I liked it - particularly the volume and brightness controls, and for convenient hotkey access in apps that I didn't use too often to memorize. But it was extremely badly implemented and then basically abandoned. At the very least, it should've never replaced function keys.
The M1 MBAir I think is better than the M1 MBP in terms of sheer utility and price/performance. Until the new $999 Air that launched this week, the M1 Air was the best laptop ever launched, IMO.
Yes, it was. Previously, I had an XPS 13” that was pretty decent, and then an Intel Air, which was even better.
I bought an M1 Air, base model, at launch, and was blown away. For once, a manufacturer wasn’t lying about battery life. What Apple has achieved with their SoC is nothing short of revolutionary. They make the best laptops by any conceivable metric, and it isn’t even close.
It was way ahead of its time. Partly because Intel oversold their CPU. The MacBook 12" is thicker than MBA M4 at its thickest point. But feels much thinner due to its wedge shape.
We have the technology today to make a true MacBook Air that is both much thinner and lighter with same battery life. But it would cost a lot more and today's Apple doesn't seems to be interested in these sort of products. I would imagine Steve Jobs would insist on making it at charge it for $1999.
I am so upset that Apple nixed the wedge Air. I loved my 2013 Air, and much more so, my M1 Air. Once they lost the wedge, and especially when the MBP got a 14” option, I lost interest. 14” is the absolute perfect size for a laptop, IMO.
I was thinking of buying myself a 14” but after using one it is just too heavy compared to an Air. I’m tempted by an M4 Air (mostly for the 32GB) but may wait a couple of years until we get OLED as my M1 Air is still adequate for my needs.

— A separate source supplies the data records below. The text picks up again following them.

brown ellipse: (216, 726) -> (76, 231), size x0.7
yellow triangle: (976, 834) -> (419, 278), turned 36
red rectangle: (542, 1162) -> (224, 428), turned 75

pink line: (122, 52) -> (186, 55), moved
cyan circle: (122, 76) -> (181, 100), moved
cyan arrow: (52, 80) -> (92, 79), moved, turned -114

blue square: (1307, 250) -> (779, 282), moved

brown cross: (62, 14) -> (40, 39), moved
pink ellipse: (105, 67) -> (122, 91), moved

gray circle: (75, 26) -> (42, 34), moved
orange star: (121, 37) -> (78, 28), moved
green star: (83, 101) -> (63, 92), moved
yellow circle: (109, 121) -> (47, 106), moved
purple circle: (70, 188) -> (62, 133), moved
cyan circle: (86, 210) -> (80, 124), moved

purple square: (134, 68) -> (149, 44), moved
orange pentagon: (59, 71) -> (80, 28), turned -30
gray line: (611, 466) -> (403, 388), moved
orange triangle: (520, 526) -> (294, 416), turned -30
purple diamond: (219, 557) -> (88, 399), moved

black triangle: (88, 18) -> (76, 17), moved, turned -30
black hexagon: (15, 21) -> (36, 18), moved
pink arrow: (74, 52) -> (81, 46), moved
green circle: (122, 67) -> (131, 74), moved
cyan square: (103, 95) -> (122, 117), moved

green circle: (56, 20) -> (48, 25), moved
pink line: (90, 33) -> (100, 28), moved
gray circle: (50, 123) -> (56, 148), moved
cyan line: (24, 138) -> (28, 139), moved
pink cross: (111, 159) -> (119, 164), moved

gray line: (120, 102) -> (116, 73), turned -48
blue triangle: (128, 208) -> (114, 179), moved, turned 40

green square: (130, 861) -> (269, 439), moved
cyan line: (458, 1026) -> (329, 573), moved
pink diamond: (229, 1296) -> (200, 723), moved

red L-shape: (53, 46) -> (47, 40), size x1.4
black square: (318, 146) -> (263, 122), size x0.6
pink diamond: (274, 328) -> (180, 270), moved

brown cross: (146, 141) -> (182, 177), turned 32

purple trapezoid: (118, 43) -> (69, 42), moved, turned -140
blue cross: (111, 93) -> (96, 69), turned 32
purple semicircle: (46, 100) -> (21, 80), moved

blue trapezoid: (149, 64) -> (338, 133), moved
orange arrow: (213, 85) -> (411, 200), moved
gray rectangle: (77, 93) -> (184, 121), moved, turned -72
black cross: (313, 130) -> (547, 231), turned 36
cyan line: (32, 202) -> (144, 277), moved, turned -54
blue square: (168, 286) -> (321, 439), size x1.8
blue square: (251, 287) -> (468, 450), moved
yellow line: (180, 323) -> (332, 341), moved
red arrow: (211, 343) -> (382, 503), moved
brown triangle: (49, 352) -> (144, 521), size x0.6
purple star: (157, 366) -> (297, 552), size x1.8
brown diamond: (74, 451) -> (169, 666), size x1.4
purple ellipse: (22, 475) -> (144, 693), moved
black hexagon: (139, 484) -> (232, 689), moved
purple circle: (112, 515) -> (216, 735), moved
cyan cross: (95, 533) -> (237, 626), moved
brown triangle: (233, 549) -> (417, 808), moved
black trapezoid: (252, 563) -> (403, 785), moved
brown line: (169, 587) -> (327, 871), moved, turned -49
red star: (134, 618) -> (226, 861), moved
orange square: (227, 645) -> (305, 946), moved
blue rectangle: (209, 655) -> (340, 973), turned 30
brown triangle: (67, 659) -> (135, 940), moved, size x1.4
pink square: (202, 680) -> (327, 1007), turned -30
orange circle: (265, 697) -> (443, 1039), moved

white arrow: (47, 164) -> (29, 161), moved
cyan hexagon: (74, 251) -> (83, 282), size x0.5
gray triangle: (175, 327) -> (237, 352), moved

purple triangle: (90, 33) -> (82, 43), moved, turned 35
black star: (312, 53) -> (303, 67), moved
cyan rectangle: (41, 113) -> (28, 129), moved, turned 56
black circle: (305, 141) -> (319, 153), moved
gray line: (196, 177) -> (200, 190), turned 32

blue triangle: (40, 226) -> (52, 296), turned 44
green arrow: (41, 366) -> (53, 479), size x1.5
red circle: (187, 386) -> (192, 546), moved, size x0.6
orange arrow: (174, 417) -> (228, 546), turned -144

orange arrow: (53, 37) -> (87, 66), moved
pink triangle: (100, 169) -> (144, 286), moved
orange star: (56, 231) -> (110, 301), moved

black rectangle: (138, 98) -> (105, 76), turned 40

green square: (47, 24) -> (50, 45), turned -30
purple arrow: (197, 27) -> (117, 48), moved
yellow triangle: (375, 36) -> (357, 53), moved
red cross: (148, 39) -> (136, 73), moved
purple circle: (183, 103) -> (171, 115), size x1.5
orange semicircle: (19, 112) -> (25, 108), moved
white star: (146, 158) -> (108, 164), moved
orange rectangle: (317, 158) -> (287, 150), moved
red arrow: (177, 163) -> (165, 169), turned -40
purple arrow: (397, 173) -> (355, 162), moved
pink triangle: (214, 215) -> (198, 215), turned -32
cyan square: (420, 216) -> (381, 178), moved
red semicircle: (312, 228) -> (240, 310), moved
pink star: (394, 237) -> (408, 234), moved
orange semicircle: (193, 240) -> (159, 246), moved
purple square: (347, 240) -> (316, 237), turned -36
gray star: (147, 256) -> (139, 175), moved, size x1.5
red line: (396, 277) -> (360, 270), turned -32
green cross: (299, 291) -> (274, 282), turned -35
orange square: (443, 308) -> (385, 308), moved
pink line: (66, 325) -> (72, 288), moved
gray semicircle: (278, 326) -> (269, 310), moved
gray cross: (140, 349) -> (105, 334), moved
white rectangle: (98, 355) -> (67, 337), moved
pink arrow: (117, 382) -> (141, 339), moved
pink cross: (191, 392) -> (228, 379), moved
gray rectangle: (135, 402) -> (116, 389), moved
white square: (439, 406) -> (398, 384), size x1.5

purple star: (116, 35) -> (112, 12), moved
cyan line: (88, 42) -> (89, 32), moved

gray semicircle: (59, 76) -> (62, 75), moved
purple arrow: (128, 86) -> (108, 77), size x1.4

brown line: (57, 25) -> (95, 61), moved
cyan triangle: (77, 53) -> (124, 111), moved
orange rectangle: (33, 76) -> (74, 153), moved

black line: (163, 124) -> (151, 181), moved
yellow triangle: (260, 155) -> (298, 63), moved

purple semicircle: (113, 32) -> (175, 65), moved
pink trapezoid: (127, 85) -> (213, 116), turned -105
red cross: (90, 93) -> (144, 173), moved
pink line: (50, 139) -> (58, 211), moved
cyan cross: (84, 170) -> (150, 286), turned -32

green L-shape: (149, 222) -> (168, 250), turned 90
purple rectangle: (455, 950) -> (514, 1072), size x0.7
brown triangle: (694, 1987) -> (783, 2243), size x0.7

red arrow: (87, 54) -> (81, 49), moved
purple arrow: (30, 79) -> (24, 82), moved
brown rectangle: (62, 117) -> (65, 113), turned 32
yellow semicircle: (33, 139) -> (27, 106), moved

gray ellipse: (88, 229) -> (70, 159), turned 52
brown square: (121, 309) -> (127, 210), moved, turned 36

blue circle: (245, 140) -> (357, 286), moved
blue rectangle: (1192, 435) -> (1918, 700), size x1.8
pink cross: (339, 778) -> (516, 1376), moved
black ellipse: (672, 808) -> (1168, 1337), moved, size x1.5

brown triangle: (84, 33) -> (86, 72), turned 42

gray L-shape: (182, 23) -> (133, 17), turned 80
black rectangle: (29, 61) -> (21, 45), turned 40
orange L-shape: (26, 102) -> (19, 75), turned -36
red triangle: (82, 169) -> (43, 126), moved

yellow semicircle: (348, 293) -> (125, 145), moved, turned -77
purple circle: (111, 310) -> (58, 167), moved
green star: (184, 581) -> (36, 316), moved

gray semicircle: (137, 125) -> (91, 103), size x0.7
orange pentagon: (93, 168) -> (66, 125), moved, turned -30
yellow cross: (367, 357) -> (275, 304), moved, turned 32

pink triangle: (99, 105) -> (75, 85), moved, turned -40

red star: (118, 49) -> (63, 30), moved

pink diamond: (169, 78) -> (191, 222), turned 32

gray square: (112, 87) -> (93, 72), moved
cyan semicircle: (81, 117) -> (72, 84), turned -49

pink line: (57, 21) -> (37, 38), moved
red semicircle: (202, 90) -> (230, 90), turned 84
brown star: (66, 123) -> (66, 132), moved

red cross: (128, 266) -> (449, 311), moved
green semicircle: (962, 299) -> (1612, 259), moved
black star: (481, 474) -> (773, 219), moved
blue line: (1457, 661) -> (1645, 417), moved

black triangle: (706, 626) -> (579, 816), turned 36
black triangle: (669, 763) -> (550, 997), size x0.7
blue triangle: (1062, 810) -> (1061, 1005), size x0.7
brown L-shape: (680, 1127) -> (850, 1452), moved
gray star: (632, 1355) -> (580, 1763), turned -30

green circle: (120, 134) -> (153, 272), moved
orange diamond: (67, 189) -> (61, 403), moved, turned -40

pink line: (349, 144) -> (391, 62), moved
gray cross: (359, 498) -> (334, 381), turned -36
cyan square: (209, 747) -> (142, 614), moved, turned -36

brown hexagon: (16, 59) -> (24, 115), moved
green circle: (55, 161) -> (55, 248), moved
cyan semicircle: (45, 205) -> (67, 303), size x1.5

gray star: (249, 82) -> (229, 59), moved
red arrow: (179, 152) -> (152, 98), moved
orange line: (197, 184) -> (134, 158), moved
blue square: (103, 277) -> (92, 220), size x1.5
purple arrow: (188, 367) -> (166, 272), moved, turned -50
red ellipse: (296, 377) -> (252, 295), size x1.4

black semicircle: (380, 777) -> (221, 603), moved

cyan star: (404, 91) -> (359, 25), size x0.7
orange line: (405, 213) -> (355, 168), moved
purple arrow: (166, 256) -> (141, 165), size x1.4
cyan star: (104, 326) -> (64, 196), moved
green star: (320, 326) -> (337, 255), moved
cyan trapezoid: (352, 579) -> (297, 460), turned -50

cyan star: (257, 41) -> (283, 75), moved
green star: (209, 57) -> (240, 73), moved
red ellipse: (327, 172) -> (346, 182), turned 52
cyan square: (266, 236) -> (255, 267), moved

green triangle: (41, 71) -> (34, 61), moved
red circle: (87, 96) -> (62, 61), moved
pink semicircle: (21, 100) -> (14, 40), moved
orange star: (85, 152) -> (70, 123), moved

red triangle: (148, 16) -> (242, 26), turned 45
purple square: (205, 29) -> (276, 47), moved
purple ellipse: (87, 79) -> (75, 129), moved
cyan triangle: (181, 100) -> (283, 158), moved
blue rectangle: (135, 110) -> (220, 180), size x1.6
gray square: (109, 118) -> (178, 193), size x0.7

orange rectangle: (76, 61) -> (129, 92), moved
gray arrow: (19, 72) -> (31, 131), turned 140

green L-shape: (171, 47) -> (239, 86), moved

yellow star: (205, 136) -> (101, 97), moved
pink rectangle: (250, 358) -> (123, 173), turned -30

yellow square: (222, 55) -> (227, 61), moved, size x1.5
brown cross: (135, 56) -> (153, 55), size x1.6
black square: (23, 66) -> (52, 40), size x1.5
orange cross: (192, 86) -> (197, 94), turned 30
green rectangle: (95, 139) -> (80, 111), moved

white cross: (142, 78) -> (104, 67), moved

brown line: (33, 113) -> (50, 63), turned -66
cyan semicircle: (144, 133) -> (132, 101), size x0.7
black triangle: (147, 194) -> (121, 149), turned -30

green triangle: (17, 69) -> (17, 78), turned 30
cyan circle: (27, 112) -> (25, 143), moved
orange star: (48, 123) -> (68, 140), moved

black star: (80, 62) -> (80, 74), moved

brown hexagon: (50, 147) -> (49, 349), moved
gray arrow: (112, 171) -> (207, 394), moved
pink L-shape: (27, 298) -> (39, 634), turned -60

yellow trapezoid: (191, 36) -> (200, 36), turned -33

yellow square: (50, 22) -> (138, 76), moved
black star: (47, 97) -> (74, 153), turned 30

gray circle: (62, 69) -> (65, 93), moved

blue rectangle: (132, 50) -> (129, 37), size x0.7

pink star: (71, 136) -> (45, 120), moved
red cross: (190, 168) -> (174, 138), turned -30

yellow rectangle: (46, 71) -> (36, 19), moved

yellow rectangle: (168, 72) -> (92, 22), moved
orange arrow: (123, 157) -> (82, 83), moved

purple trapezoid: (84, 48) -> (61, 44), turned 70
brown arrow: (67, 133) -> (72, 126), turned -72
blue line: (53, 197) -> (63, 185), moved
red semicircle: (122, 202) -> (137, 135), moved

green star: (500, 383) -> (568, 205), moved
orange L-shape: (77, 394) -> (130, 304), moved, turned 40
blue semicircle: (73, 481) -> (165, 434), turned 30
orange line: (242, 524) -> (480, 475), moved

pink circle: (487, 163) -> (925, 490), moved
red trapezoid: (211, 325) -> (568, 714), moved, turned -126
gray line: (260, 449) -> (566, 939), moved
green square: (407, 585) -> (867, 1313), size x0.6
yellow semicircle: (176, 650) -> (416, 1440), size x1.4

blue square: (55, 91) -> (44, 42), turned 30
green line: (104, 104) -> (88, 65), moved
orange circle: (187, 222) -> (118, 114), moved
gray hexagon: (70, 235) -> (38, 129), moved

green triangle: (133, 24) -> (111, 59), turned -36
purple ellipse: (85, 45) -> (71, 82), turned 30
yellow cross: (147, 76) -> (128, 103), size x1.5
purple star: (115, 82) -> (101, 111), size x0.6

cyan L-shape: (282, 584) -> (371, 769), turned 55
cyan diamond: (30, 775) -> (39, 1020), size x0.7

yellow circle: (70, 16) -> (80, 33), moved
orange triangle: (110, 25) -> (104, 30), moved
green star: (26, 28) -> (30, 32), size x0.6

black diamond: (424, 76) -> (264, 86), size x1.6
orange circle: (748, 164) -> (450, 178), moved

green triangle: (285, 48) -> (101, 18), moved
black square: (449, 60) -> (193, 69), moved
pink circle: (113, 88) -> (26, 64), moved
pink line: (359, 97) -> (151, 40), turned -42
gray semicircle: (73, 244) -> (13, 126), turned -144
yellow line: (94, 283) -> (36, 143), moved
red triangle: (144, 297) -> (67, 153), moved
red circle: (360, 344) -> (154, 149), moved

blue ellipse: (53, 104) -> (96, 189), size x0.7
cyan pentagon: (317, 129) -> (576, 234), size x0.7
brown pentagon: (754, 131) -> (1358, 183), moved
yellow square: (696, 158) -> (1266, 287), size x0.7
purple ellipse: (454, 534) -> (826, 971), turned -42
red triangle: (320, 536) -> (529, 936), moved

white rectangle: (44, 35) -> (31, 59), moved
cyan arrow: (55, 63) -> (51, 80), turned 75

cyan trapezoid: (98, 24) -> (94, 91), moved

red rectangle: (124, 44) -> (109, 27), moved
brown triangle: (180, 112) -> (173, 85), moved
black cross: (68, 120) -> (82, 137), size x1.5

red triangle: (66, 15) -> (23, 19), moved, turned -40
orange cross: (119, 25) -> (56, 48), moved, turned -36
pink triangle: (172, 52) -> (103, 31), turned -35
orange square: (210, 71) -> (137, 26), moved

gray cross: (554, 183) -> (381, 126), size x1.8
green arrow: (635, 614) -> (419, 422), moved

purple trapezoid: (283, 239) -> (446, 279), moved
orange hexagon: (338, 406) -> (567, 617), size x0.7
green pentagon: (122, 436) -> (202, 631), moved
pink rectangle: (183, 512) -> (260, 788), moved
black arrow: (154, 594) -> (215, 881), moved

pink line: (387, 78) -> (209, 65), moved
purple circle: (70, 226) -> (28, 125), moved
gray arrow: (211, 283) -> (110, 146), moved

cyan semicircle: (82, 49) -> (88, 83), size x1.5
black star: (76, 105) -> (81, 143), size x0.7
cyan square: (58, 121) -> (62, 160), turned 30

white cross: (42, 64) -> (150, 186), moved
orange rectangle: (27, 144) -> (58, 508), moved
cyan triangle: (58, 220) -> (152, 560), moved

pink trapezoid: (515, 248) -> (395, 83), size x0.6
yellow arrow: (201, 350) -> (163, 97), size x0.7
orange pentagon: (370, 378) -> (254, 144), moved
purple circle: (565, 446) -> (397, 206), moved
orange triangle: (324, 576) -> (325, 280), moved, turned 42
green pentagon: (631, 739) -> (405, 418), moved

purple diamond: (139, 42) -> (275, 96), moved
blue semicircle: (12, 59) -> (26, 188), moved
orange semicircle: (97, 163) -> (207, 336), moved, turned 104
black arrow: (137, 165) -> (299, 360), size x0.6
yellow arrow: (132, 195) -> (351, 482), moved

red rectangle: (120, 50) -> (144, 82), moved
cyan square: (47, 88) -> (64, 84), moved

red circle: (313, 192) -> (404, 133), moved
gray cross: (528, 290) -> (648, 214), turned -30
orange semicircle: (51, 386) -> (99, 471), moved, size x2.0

I'm the opposite, my M-series Air is so much better in every way than the MacBook 12" that I'm kind of peeved just thinking about it.
The 12 MB had 3 major flaws which were just too much to deal with on a daily basis:
- It was shockingly slow, even for its time. Apple Watch Series 0 slow.
- That keyboard — which I didn't mind the feel of — kept failing.
- 1 USB C port meant I always had to pick charging or plugging something in, and the problem became a lot worse as the battery health declined. The fancy terraced battery design meant it was also pricey to replace.
I do think a 12" MBA would be great, but Apple has forgotten how to design good software for small screens.
Am I old or is this not even close to the most controversial Apple laptop? I feel like the white plastic Intel MacBooks and the original TiBooks were both more controversial.
Purely anecdotal: I worked at an Apple VAR when the TiBook was released, but I honestly can't remember any real controversy. They were a big hit. Quite easy to repair too.
I wasn't there for the plastic Intel MacBooks, but the biggest complaint I remember hearing about was that the black one collected fingerprints like crazy and, later on, some overheating issues. They were also a pain to repair, though not as bad as the iBooks before them.
At least RAM and hard drive were very easy to replace, which I appreciated. I don't think I ever needed to actually open my MacBook back then. But I do remember repairing white iBooks, which was a pain indeed.
The touchbar models didn't go down too well either, even after software had some time to catch up with the hardware it was still so unpopular that Apple gave up and completely walked it back.
There was quite a kerfuffle over these machines, as they were retina (at the time, this means expensive), woefully underpowered, and basically required a dongle (also new then) as they had a single usbc port for all charging and IO. Also the butterfly keyboards failed if you looked at them wrong.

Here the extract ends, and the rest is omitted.